1960 film by William Sterling

Macbeth is a 1960 Australian TV film based on the play by William Shakespeare. It was directed by William Sterling.

The ABC would present another version of the play in 1965.

==Cast==
- Kenneth Goodlet as Macbeth
- Keith Eden as Macduff
- Christine Hill
- Douglas Kelly as Duncan
- Mark Kelly
- Rod Milgate as Malcolm
- Wynn Roberts as Banquo
- Dinah Shearing as Lady Macbeth

==Production==
The play was filmed in conjunction with The Life and Death of Richard II which was shot in Sydney. Macbeth had several months of planning and rehearsals. Nine sets were used. There was location filming at Beaconsfield and Cape Schank (for the witches scene).
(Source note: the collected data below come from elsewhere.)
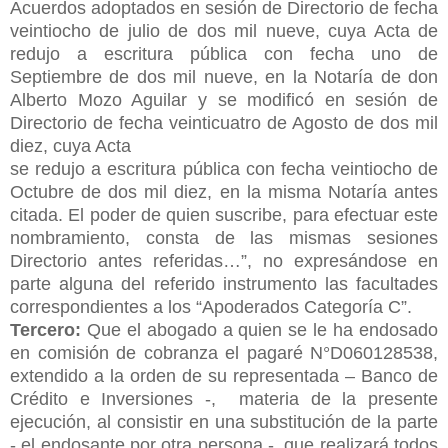
Acuerdos adoptados en sesión de Directorio de fecha
veintiocho de julio de dos mil nueve, cuya Acta de
redujo a escritura pública con fecha uno de
Septiembre de dos mil nueve, en la Notaría de don
Alberto Mozo Aguilar y se modificó en sesión de
Directorio de fecha veinticuatro de Agosto de dos mil
diez, cuya Acta
se redujo a escritura pública con fecha veintiocho de
Octubre de dos mil diez, en la misma Notaría antes
citada. El poder de quien suscribe, para efectuar este
nombramiento, consta de las mismas sesiones
Directorio antes referidas…”, no expresándose en
parte alguna del referido instrumento las facultades
correspondientes a los “Apoderados Categoría C”.
Tercero:
Que el abogado a quien se le ha endosado
en comisión de cobranza el pagaré N°D060128538,
extendido a la orden de su representada – Banco de
Crédito e Inversiones -, materia de la presente
ejecución, al consistir en una substitución de la parte
- el endosante por otra persona -, que realizará todos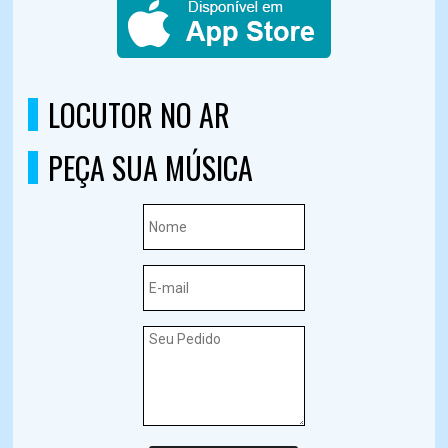
LOCUTOR NO AR
PEÇA SUA MÚSICA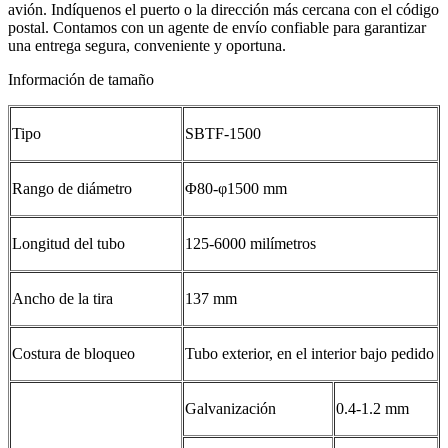
avión. Indíquenos el puerto o la dirección más cercana con el código
postal. Contamos con un agente de envío confiable para garantizar
una entrega segura, conveniente y oportuna.
Información de tamaño
Tipo
SBTF-1500
Rango de diámetro
Φ80-φ1500 mm
Longitud del tubo
125-6000 milímetros
Ancho de la tira
137 mm
Costura de bloqueo
Tubo exterior, en el interior bajo pedido
Galvanización
0.4-1.2 mm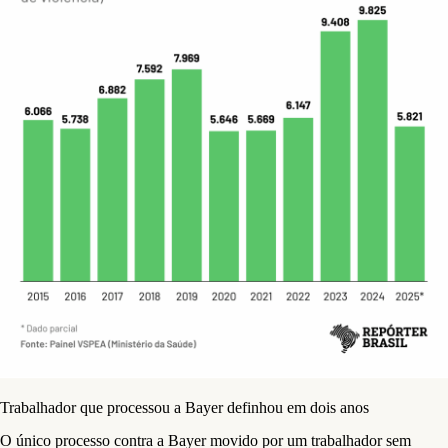
Trabalhador que processou a Bayer definhou em dois anos
O único processo contra a Bayer movido por um trabalhador sem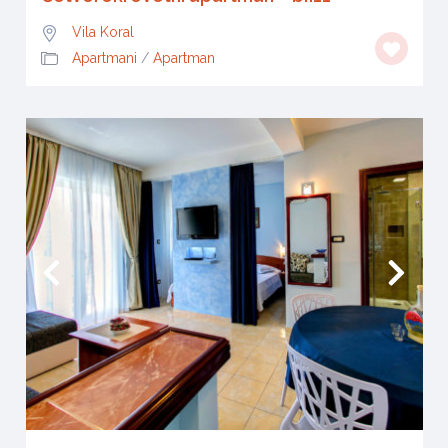
Vila Koral
Apartmani
/
Apartman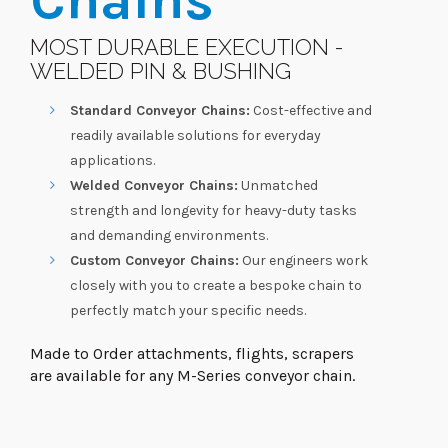
MOST DURABLE EXECUTION -
WELDED PIN & BUSHING
Standard Conveyor Chains:
Cost-effective and
readily available solutions for everyday
applications.
Welded Conveyor Chains:
Unmatched
strength and longevity for heavy-duty tasks
and demanding environments.
Custom Conveyor Chains:
Our engineers work
closely with you to create a bespoke chain to
perfectly match your specific needs.
Made to Order attachments, flights, scrapers
are available for any M-Series conveyor chain.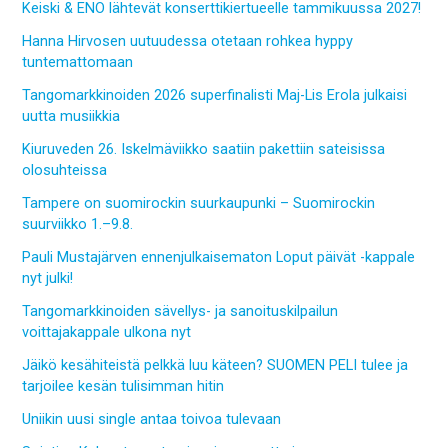
Keiski & ENO lähtevät konserttikiertueelle tammikuussa 2027!
Hanna Hirvosen uutuudessa otetaan rohkea hyppy
tuntemattomaan
Tangomarkkinoiden 2026 superfinalisti Maj-Lis Erola julkaisi
uutta musiikkia
Kiuruveden 26. Iskelmäviikko saatiin pakettiin sateisissa
olosuhteissa
Tampere on suomirockin suurkaupunki – Suomirockin
suurviikko 1.–9.8.
Pauli Mustajärven ennenjulkaisematon Loput päivät -kappale
nyt julki!
Tangomarkkinoiden sävellys- ja sanoituskilpailun
voittajakappale ulkona nyt
Jäikö kesähiteistä pelkkä luu käteen? SUOMEN PELI tulee ja
tarjoilee kesän tulisimman hitin
Uniikin uusi single antaa toivoa tulevaan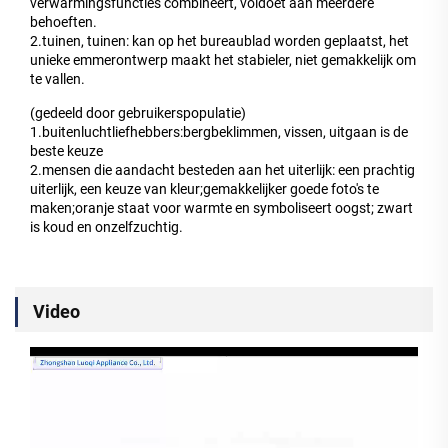
verwarmingsfuncties combineert, voldoet aan meerdere
behoeften.
2.tuinen, tuinen: kan op het bureaublad worden geplaatst, het
unieke emmerontwerp maakt het stabieler, niet gemakkelijk om
te vallen.
(gedeeld door gebruikerspopulatie)
1.buitenluchtliefhebbers:bergbeklimmen, vissen, uitgaan is de
beste keuze
2.mensen die aandacht besteden aan het uiterlijk: een prachtig
uiterlijk, een keuze van kleur;gemakkelijker goede foto's te
maken;oranje staat voor warmte en symboliseert oogst; zwart
is koud en onzelfzuchtig.
Video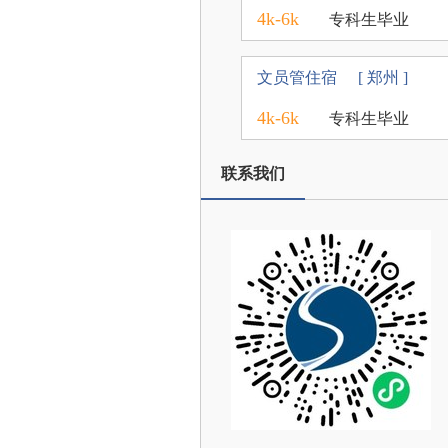
4k-6k
专科生毕业
文员管住宿
[ 郑州 ]
4k-6k
专科生毕业
联系我们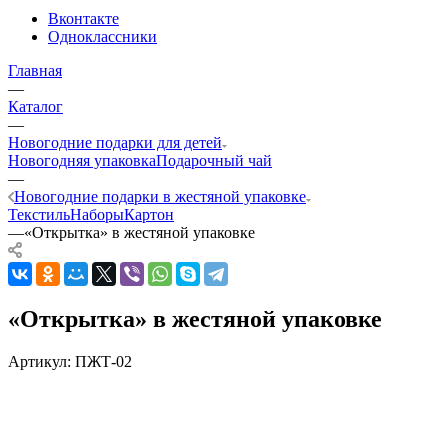
Вконтакте
Одноклассники
Главная
—
Каталог
—
Новогодние подарки для детей
Новогодняя упаковка
Подарочный чай
—
Новогодние подарки в жестяной упаковке
Текстиль
Наборы
Картон
—
«Открытка» в жестяной упаковке
«Открытка» в жестяной упаковке
Артикул:
ПЖТ-02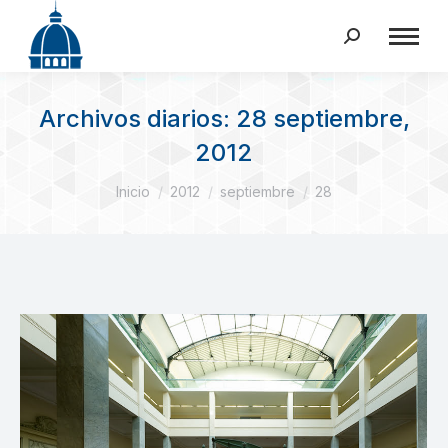
Buscar:
Archivos diarios:
28 septiembre,
2012
Estás aquí:
Inicio
2012
septiembre
28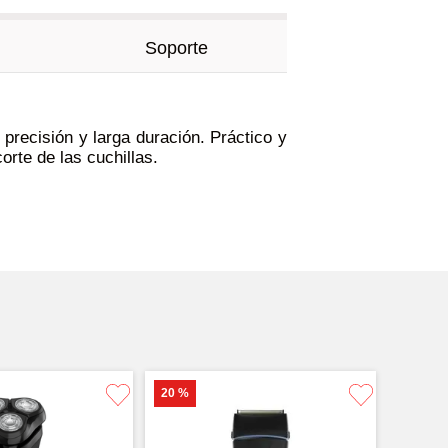
Soporte
precisión y larga duración. Práctico y
orte de las cuchillas.
20 %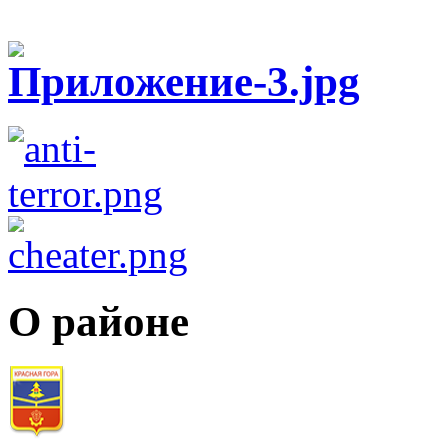
О районе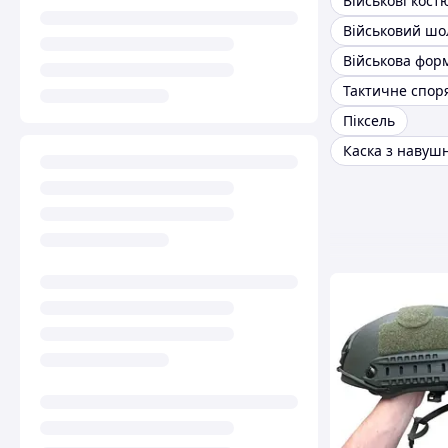
Військові кос
Військовий шо
Військова фор
Тактичне спо
Піксель
Каска з навуш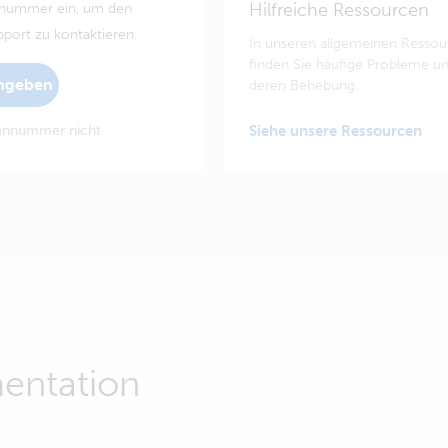
Hilfreiche Ressourcen
nnummer ein, um den
pport zu kontaktieren.
In unseren allgemeinen Resso
finden Sie häufige Probleme u
ngeben
deren Behebung.
iennummer nicht
Siehe unsere Ressourcen
entation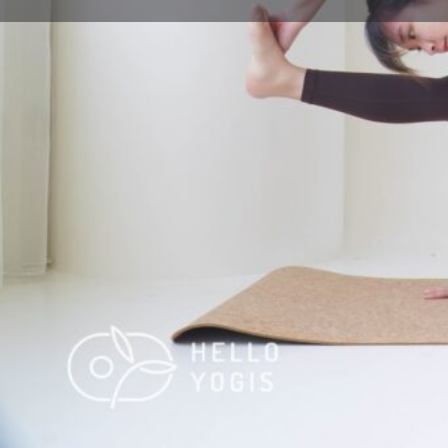
體式名稱
飛行勇士式
英文名稱
Flying Warrior Pose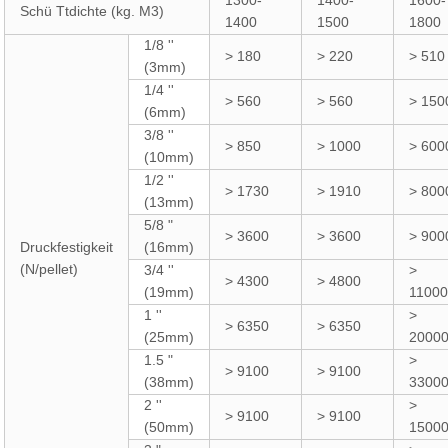
1300-
1400-
1600-
Schü Ttdichte (kg. M3)
1400
1500
1800
1/8 ''
> 180
> 220
> 510
(3mm)
1/4 ''
> 560
> 560
> 150
(6mm)
3/8 ''
> 850
> 1000
> 600
(10mm)
1/2 ''
> 1730
> 1910
> 800
(13mm)
5/8 "
> 3600
> 3600
> 900
Druckfestigkeit
(16mm)
(N/pellet)
3/4 ''
>
> 4300
> 4800
(19mm)
1100
1 ''
>
> 6350
> 6350
(25mm)
2000
1.5 "
>
> 9100
> 9100
(38mm)
3300
2 ''
>
> 9100
> 9100
(50mm)
1500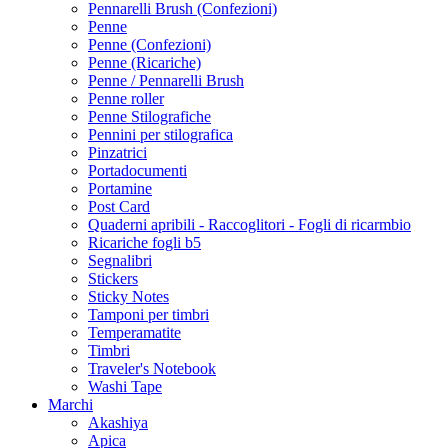
Pennarelli Brush (Confezioni)
Penne
Penne (Confezioni)
Penne (Ricariche)
Penne / Pennarelli Brush
Penne roller
Penne Stilografiche
Pennini per stilografica
Pinzatrici
Portadocumenti
Portamine
Post Card
Quaderni apribili - Raccoglitori - Fogli di ricarmbio
Ricariche fogli b5
Segnalibri
Stickers
Sticky Notes
Tamponi per timbri
Temperamatite
Timbri
Traveler's Notebook
Washi Tape
Marchi
Akashiya
Apica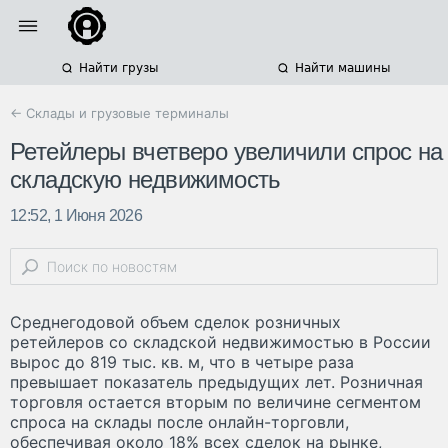
Найти грузы
Найти машины
← Склады и грузовые терминалы
Ретейлеры вчетверо увеличили спрос на
складскую недвижимость
12:52, 1 Июня 2026
Среднегодовой объем сделок розничных
ретейлеров со складской недвижимостью в России
вырос до 819 тыс. кв. м, что в четыре раза
превышает показатель предыдущих лет. Розничная
торговля остается вторым по величине сегментом
спроса на склады после онлайн-торговли,
обеспечивая около 18% всех сделок на рынке,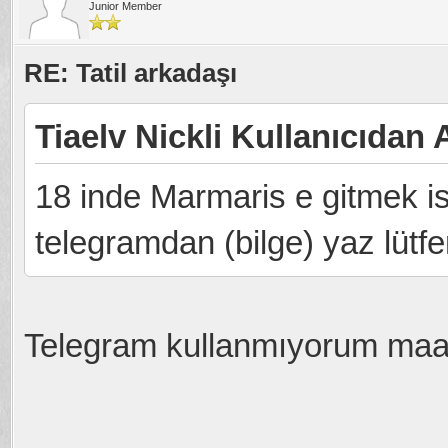
Junior Member
RE: Tatil arkadaşı
Tiaelv Nickli Kullanıcıdan A
18 inde Marmaris e gitmek is
telegramdan (bilge) yaz lütfe
Telegram kullanmıyorum maa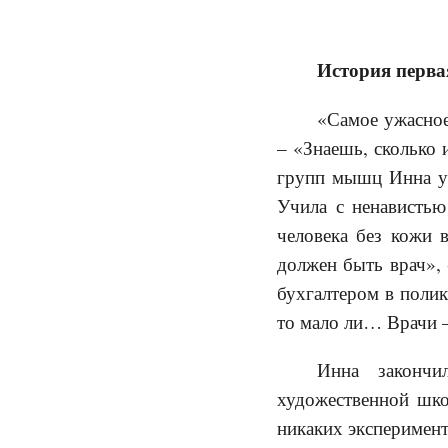
История первая
«Самое ужасное
– «Знаешь, сколько 
групп мышц Инна уч
Учила с ненавистью
человека без кожи в
должен быть врач»,
бухгалтером в полик
то мало ли… Врачи –
Инна закончи
художественной шко
никаких эксперимент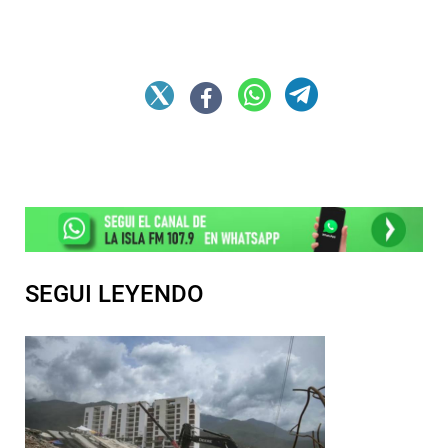
SEGUI LEYENDO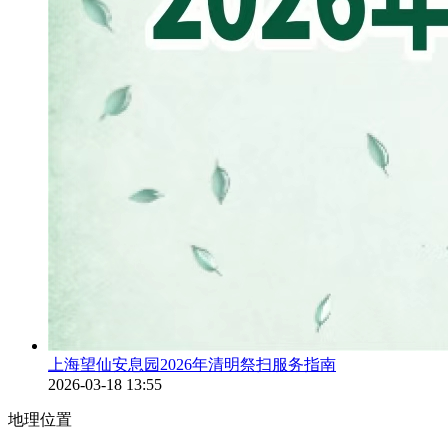
上海望仙安息园2026年清明祭扫服务指南
2026-03-18 13:55
地理位置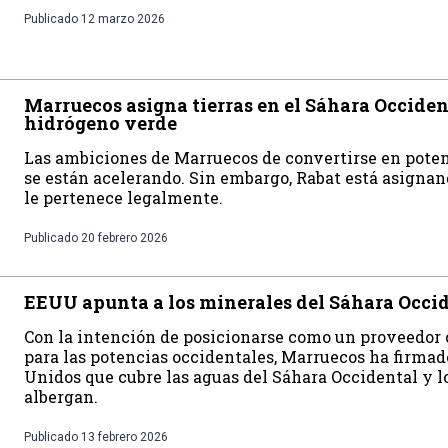
Publicado
12 marzo 2026
Marruecos asigna tierras en el Sáhara Occiden
hidrógeno verde
Las ambiciones de Marruecos de convertirse en pote
se están acelerando. Sin embargo, Rabat está asignand
le pertenece legalmente.
Publicado
20 febrero 2026
EEUU apunta a los minerales del Sáhara Occi
Con la intención de posicionarse como un proveedor 
para las potencias occidentales, Marruecos ha firma
Unidos que cubre las aguas del Sáhara Occidental y l
albergan.
Publicado
13 febrero 2026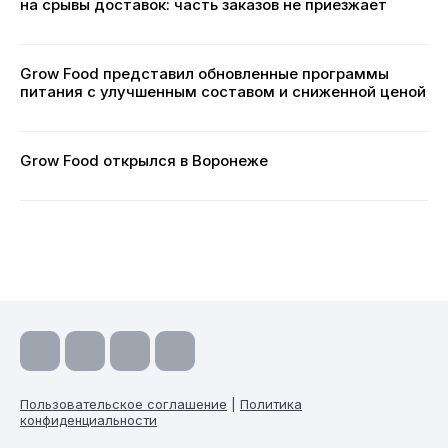
на срывы доставок: часть заказов не приезжает
Grow Food представил обновленные программы
питания с улучшенным составом и сниженной ценой
Grow Food открылся в Воронеже
Пользовательское соглашение
|
Политика
конфиденциальности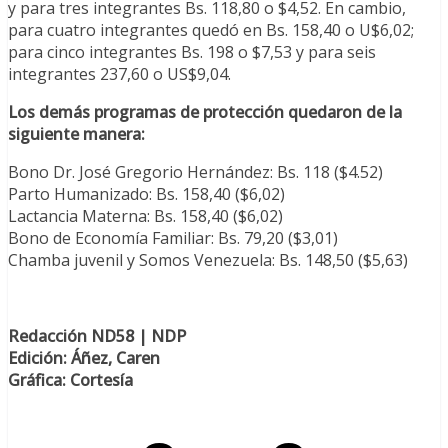
y para tres integrantes Bs. 118,80 o $4,52. En cambio,
para cuatro integrantes quedó en Bs. 158,40 o U$6,02;
para cinco integrantes Bs. 198 o $7,53 y para seis
integrantes 237,60 o US$9,04.
Los demás programas de protección quedaron de la
siguiente manera:
Bono Dr. José Gregorio Hernández: Bs. 118 ($4.52)
Parto Humanizado: Bs. 158,40 ($6,02)
Lactancia Materna: Bs. 158,40 ($6,02)
Bono de Economía Familiar: Bs. 79,20 ($3,01)
Chamba juvenil y Somos Venezuela: Bs. 148,50 ($5,63)
Redacción ND58 | NDP
Edición: Áñez, Caren
Gráfica: Cortesía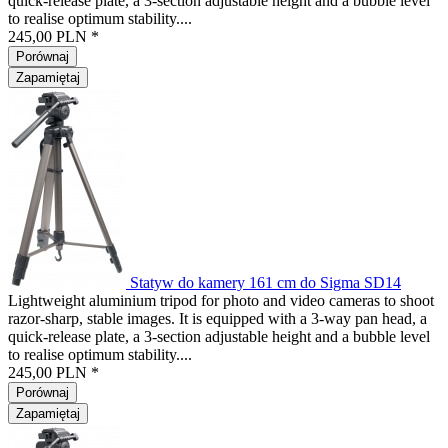
quick-release plate, a 3-section adjustable height and a bubble level
to realise optimum stability....
245,00 PLN *
Porównaj
Zapamiętaj
Statyw do kamery 161 cm do Sigma SD14
Lightweight aluminium tripod for photo and video cameras to shoot
razor-sharp, stable images. It is equipped with a 3-way pan head, a
quick-release plate, a 3-section adjustable height and a bubble level
to realise optimum stability....
245,00 PLN *
Porównaj
Zapamiętaj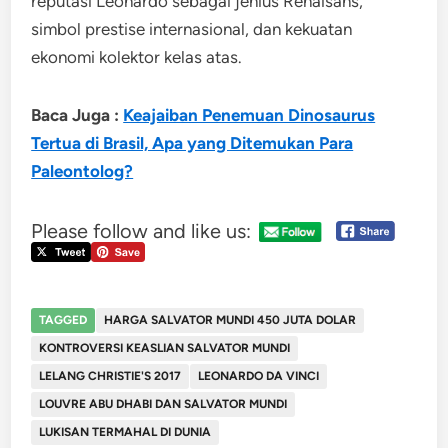
reputasi Leonardo sebagai jenius Renaisans,
simbol prestise internasional, dan kekuatan
ekonomi kolektor kelas atas.
Baca Juga :
Keajaiban Penemuan Dinosaurus
Tertua di Brasil, Apa yang Ditemukan Para
Paleontolog?
Please follow and like us:
TAGGED
HARGA SALVATOR MUNDI 450 JUTA DOLAR
KONTROVERSI KEASLIAN SALVATOR MUNDI
LELANG CHRISTIE'S 2017
LEONARDO DA VINCI
LOUVRE ABU DHABI DAN SALVATOR MUNDI
LUKISAN TERMAHAL DI DUNIA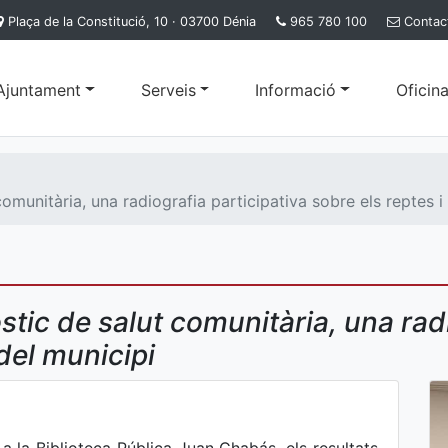
Plaça de la Constitució, 10 · 03700 Dénia
965 780 100
Contac
'Ajuntament
Serveis
Informació
Oficina
omunitària, una radiografia participativa sobre els reptes i 
stic de salut comunitària, una radi
 del municipi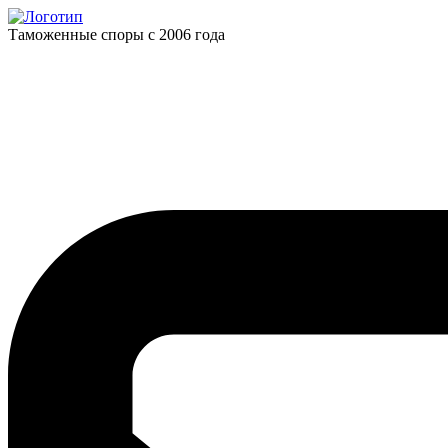
Таможенные споры с 2006 года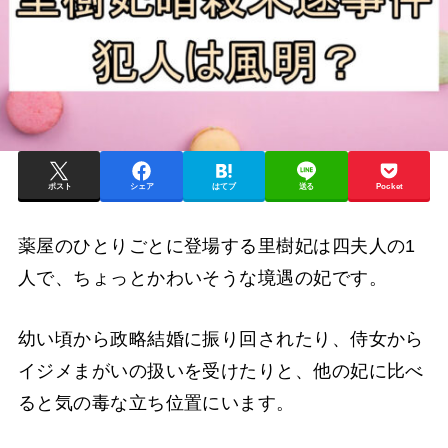
ポスト
シェア
はてブ
送る
Pocket
薬屋のひとりごとに登場する里樹妃は四夫人の1
人で、ちょっとかわいそうな境遇の妃です。
幼い頃から政略結婚に振り回されたり、侍女から
イジメまがいの扱いを受けたりと、他の妃に比べ
ると気の毒な立ち位置にいます。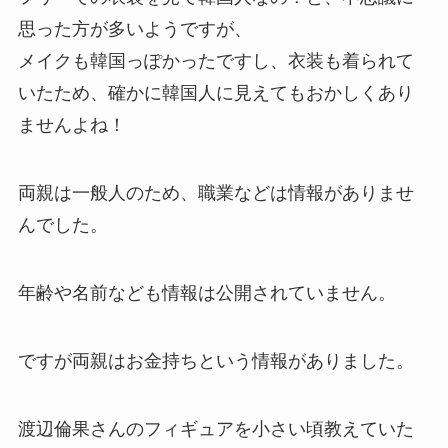
思った方が多いようですが、
メイクも韓国っぽかったですし、衣装も着られて
いたため、確かに韓国人に見えてもおかしくあり
ませんよね！
両親は一般人のため、職業などは情報がありませ
んでした。
年齢や名前なども情報は公開されていません。
ですが両親はお金持ちという情報がありました。
渡辺倫果さんのフィギュアを小さい頃教えていた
It was set in the eleventh century and was described as akin to Orson Welles' 1948 film production of the play.

Barry Creyton has a small role. "I literally carried a spear," he later said.

==Reception==
The Sydney Morning Herald wrote that the production as "visually efficient" but also "a dreadful warning of what can happen when a producer becomes frightened of a great text... a torrent of gabble and shouting. Some of the most concise dramatic poetry in all Shakespeare received treatment worthy of the race results."

The Age said it was an "inordinately successful presentation." In its year review of drama, that paper said it was one of the "outstanding" productions of the year.